The Northern Fleet Commander’s visit to Tiksi last week marked another step in Russia’s military buildup in the high Arctic.

According to Yevmenov, a new base located near the town of Tiksi will stand ready for operations already within six months. It will include a total of 11 buildings, all of which will be interconnected with roof-covered passages. The buildings will house living quarters for soldiers, an administrative unit, a diesel-fueled power station, water and fuel storage facilities, a cantina, garages and more, the Northern Fleet informs.

Tiksi is located on 71 degrees north, where the great river Lena runs into the Arctic Ocean. It has a population of about 4,600 people.

The new base is likely to have the looks similar to the bases recently built in Franz Josef Land and the New Siberian Islands. Construction has already started, Admiral Yevmenov makes clear.

“I believe that Tiksi has a great future”, Yevmenov told regional authorities, and made clear that local conditions now must be facilitated in a way which makes the everyday life of military professionals as comfortable as possible.

Part of Northern Fleet

The new Tiksi garrison will be part of the Northern Fleet’s 45th Army and include anti-air forces. There will be 100 soldiers living on site, the government of Yakutia informs.

“These will be radio-technical and anti-aircraft units, which will be able to fully cover the Arctic air space as a shield”, Yevmenov said. He also made clear that the new garrison in Tiksi is part of a grand plan for the whole region.

“We started this process on the island of Kotelny, where a radar unit and and fighter jet base are under development. This unit will be become part of a larger radar system and include also an aviation command point and support functions”, the admiral said, and added that the Kotelny division this year will be rearmed with more precise and high-speed weapons.

“Then came the base in Franz Josef Land, as well as a radar unit on the coast of the Kara Sea”, Yevmenov said in the meeting.

The small town of Tiksi, in Russia’s east Arctic, in 2007. (National Oceanic and Atmospheric Administration)

And more is in the making. According to the Northern Fleet commander, radar stations will be built not only in Tiksi, but also in Alykel, near Norilsk, as well as in Chokurdy, Chersky, Kigely and Taymylyan.

The visit to Tiksi coincided with a meeting in the regional Yakutian Council on the Arctic. Head Commander Yevmenov also inspected the Northern Fleet forces that recently had arrived on site after a two-week’s voyage from the Kola Peninsula.

War games

Following the visit, the Northern Fleet’s Arctic Brigade on the 3rd of September launched tactical training on protection of the local Arctic coast. Motorized infantry units engaged in defense combat action and fired with big-calibre automatic weapons and grenade launchers. After the drills, the Arctic soldiers boarded the heavy landing ships Kondopoga and Aleksandr Otrakovsky and headed towards the New Siberian Islands and Navy base Kotelny, the Northern Fleet informs.

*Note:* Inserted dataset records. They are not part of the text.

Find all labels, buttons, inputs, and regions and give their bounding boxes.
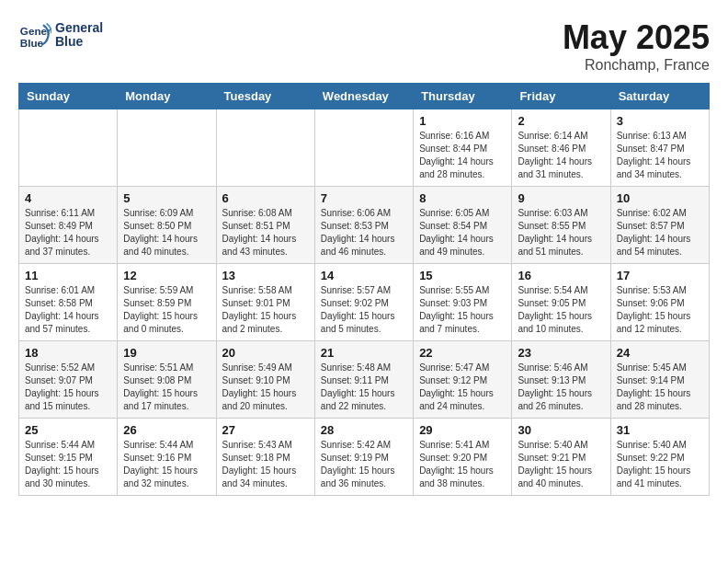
- location-title: Ronchamp, France: [563, 57, 710, 74]
- day-info: Sunrise: 5:49 AM Sunset: 9:10 PM Dayligh…: [222, 362, 309, 413]
- day-cell: 7Sunrise: 6:06 AM Sunset: 8:53 PM Daylig…: [314, 187, 413, 264]
- day-cell: 29Sunrise: 5:41 AM Sunset: 9:20 PM Dayli…: [414, 419, 512, 496]
- day-cell: 25Sunrise: 5:44 AM Sunset: 9:15 PM Dayli…: [19, 419, 118, 496]
- day-info: Sunrise: 6:13 AM Sunset: 8:47 PM Dayligh…: [617, 130, 703, 181]
- day-cell: 20Sunrise: 5:49 AM Sunset: 9:10 PM Dayli…: [216, 341, 314, 419]
- weekday-header-saturday: Saturday: [610, 84, 709, 109]
- day-cell: 19Sunrise: 5:51 AM Sunset: 9:08 PM Dayli…: [118, 341, 216, 419]
- day-info: Sunrise: 6:01 AM Sunset: 8:58 PM Dayligh…: [25, 284, 111, 336]
- day-number: 31: [617, 423, 703, 437]
- day-number: 6: [222, 191, 309, 205]
- day-cell: 23Sunrise: 5:46 AM Sunset: 9:13 PM Dayli…: [512, 341, 610, 419]
- day-cell: [216, 109, 314, 187]
- day-info: Sunrise: 6:16 AM Sunset: 8:44 PM Dayligh…: [419, 130, 506, 181]
- day-info: Sunrise: 6:05 AM Sunset: 8:54 PM Dayligh…: [419, 207, 506, 259]
- weekday-header-row: SundayMondayTuesdayWednesdayThursdayFrid…: [19, 84, 710, 109]
- day-number: 29: [419, 423, 506, 437]
- logo-text: General Blue: [55, 21, 103, 50]
- logo-line1: General: [55, 21, 103, 35]
- day-cell: 13Sunrise: 5:58 AM Sunset: 9:01 PM Dayli…: [216, 264, 314, 341]
- day-info: Sunrise: 5:40 AM Sunset: 9:21 PM Dayligh…: [518, 439, 604, 490]
- day-info: Sunrise: 6:06 AM Sunset: 8:53 PM Dayligh…: [321, 207, 407, 259]
- day-info: Sunrise: 5:47 AM Sunset: 9:12 PM Dayligh…: [419, 362, 506, 413]
- week-row-3: 11Sunrise: 6:01 AM Sunset: 8:58 PM Dayli…: [19, 264, 710, 341]
- day-info: Sunrise: 5:43 AM Sunset: 9:18 PM Dayligh…: [222, 439, 309, 490]
- day-cell: 6Sunrise: 6:08 AM Sunset: 8:51 PM Daylig…: [216, 187, 314, 264]
- day-number: 13: [222, 269, 309, 282]
- day-info: Sunrise: 5:53 AM Sunset: 9:06 PM Dayligh…: [617, 284, 703, 336]
- day-number: 19: [123, 346, 210, 360]
- day-number: 14: [321, 269, 407, 282]
- day-number: 8: [419, 191, 506, 205]
- weekday-header-monday: Monday: [118, 84, 216, 109]
- day-number: 18: [25, 346, 111, 360]
- day-info: Sunrise: 6:03 AM Sunset: 8:55 PM Dayligh…: [518, 207, 604, 259]
- day-cell: 16Sunrise: 5:54 AM Sunset: 9:05 PM Dayli…: [512, 264, 610, 341]
- day-cell: 3Sunrise: 6:13 AM Sunset: 8:47 PM Daylig…: [610, 109, 709, 187]
- week-row-5: 25Sunrise: 5:44 AM Sunset: 9:15 PM Dayli…: [19, 419, 710, 496]
- day-cell: [314, 109, 413, 187]
- day-number: 16: [518, 269, 604, 282]
- day-number: 28: [321, 423, 407, 437]
- day-cell: 8Sunrise: 6:05 AM Sunset: 8:54 PM Daylig…: [414, 187, 512, 264]
- day-cell: 5Sunrise: 6:09 AM Sunset: 8:50 PM Daylig…: [118, 187, 216, 264]
- week-row-1: 1Sunrise: 6:16 AM Sunset: 8:44 PM Daylig…: [19, 109, 710, 187]
- day-info: Sunrise: 5:45 AM Sunset: 9:14 PM Dayligh…: [617, 362, 703, 413]
- logo-line2: Blue: [55, 35, 103, 49]
- day-number: 15: [419, 269, 506, 282]
- day-info: Sunrise: 5:41 AM Sunset: 9:20 PM Dayligh…: [419, 439, 506, 490]
- day-number: 21: [321, 346, 407, 360]
- day-number: 27: [222, 423, 309, 437]
- day-cell: 28Sunrise: 5:42 AM Sunset: 9:19 PM Dayli…: [314, 419, 413, 496]
- day-info: Sunrise: 5:44 AM Sunset: 9:15 PM Dayligh…: [25, 439, 111, 490]
- title-block: May 2025 Ronchamp, France: [563, 18, 710, 74]
- page-header: General Blue General Blue May 2025 Ronch…: [18, 18, 710, 74]
- day-cell: 2Sunrise: 6:14 AM Sunset: 8:46 PM Daylig…: [512, 109, 610, 187]
- day-cell: 26Sunrise: 5:44 AM Sunset: 9:16 PM Dayli…: [118, 419, 216, 496]
- day-info: Sunrise: 6:14 AM Sunset: 8:46 PM Dayligh…: [518, 130, 604, 181]
- day-number: 22: [419, 346, 506, 360]
- day-number: 25: [25, 423, 111, 437]
- day-number: 23: [518, 346, 604, 360]
- month-title: May 2025: [563, 18, 710, 57]
- day-number: 17: [617, 269, 703, 282]
- day-info: Sunrise: 5:58 AM Sunset: 9:01 PM Dayligh…: [222, 284, 309, 336]
- day-cell: 18Sunrise: 5:52 AM Sunset: 9:07 PM Dayli…: [19, 341, 118, 419]
- day-number: 10: [617, 191, 703, 205]
- day-info: Sunrise: 5:40 AM Sunset: 9:22 PM Dayligh…: [617, 439, 703, 490]
- day-cell: 30Sunrise: 5:40 AM Sunset: 9:21 PM Dayli…: [512, 419, 610, 496]
- day-cell: 17Sunrise: 5:53 AM Sunset: 9:06 PM Dayli…: [610, 264, 709, 341]
- day-number: 20: [222, 346, 309, 360]
- week-row-2: 4Sunrise: 6:11 AM Sunset: 8:49 PM Daylig…: [19, 187, 710, 264]
- day-number: 26: [123, 423, 210, 437]
- day-info: Sunrise: 5:59 AM Sunset: 8:59 PM Dayligh…: [123, 284, 210, 336]
- day-number: 12: [123, 269, 210, 282]
- day-info: Sunrise: 5:48 AM Sunset: 9:11 PM Dayligh…: [321, 362, 407, 413]
- weekday-header-thursday: Thursday: [414, 84, 512, 109]
- day-info: Sunrise: 6:08 AM Sunset: 8:51 PM Dayligh…: [222, 207, 309, 259]
- calendar-table: SundayMondayTuesdayWednesdayThursdayFrid…: [18, 83, 710, 496]
- svg-text:Blue: Blue: [20, 37, 44, 49]
- day-info: Sunrise: 5:51 AM Sunset: 9:08 PM Dayligh…: [123, 362, 210, 413]
- day-info: Sunrise: 5:44 AM Sunset: 9:16 PM Dayligh…: [123, 439, 210, 490]
- day-number: 3: [617, 114, 703, 128]
- day-cell: 22Sunrise: 5:47 AM Sunset: 9:12 PM Dayli…: [414, 341, 512, 419]
- day-cell: 4Sunrise: 6:11 AM Sunset: 8:49 PM Daylig…: [19, 187, 118, 264]
- day-cell: 24Sunrise: 5:45 AM Sunset: 9:14 PM Dayli…: [610, 341, 709, 419]
- day-cell: 27Sunrise: 5:43 AM Sunset: 9:18 PM Dayli…: [216, 419, 314, 496]
- day-cell: 14Sunrise: 5:57 AM Sunset: 9:02 PM Dayli…: [314, 264, 413, 341]
- day-number: 1: [419, 114, 506, 128]
- logo-icon: General Blue: [18, 18, 51, 52]
- day-cell: 31Sunrise: 5:40 AM Sunset: 9:22 PM Dayli…: [610, 419, 709, 496]
- day-info: Sunrise: 6:02 AM Sunset: 8:57 PM Dayligh…: [617, 207, 703, 259]
- weekday-header-wednesday: Wednesday: [314, 84, 413, 109]
- day-info: Sunrise: 5:42 AM Sunset: 9:19 PM Dayligh…: [321, 439, 407, 490]
- week-row-4: 18Sunrise: 5:52 AM Sunset: 9:07 PM Dayli…: [19, 341, 710, 419]
- day-cell: 21Sunrise: 5:48 AM Sunset: 9:11 PM Dayli…: [314, 341, 413, 419]
- weekday-header-tuesday: Tuesday: [216, 84, 314, 109]
- day-number: 5: [123, 191, 210, 205]
- day-cell: 9Sunrise: 6:03 AM Sunset: 8:55 PM Daylig…: [512, 187, 610, 264]
- day-info: Sunrise: 5:54 AM Sunset: 9:05 PM Dayligh…: [518, 284, 604, 336]
- day-number: 24: [617, 346, 703, 360]
- day-info: Sunrise: 5:55 AM Sunset: 9:03 PM Dayligh…: [419, 284, 506, 336]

The two ships will after the visit to Kotelny proceed further east, through the Bering Strait and then ulitmately take part in the great Vostok-2018 exercise together with ships from the Pacific Fleet.

The Russian Navy’s Vice-Admiral Kulakov destroyer, seen here off the Syrian coast in 2016. (Vladimir Isachenkov/AP Photo)

As the Arctic Brigade trained on the coast of the Laptev Sea, other Northern Fleet troops unfolded an exercise in the East Siberian Sea. Included in those drills were forces based in Kotelny, as well as the crew of anti-submarine vessel «Vice-Admiral Kulakov».

Missile complex Rubezh, deployed in Kotelny, fired two Termit cruise missiles on targets located about 50 km away in the ice-covered part of the Laptev Sea. At the same time, the Vice-Admiral Kulakov shot with its Kinzhal anti-aircraft missile complex, as well as missile complex Pantsir-S1 and artillery complexes AK-100 and AK-630, the Navy informs.

Defensive purposes, says Russia

Russia has over the last few years invested big sums in the construction and upgrades of bases along its Arctic coast. Both on its Arctic archipelagos and along the mainland coast have been built bases with naval and air force capacities.

“The Northern Fleet is capable of conducting operations to protect its islands and coasts in the Arctic”, Yevmenov underlined in connection with this week’s training in the region.

It should not be an issue of concern for Russia’s neighboring Arctic countries, he maintained.

“The activities of the Fleet is conducted in strict coherence with the principles and norms of international law that applies to the Russian sector of the Arctic”, he says in a comment. “They are not aimed at third countries with national interests in the waters of the Arctic Ocean.”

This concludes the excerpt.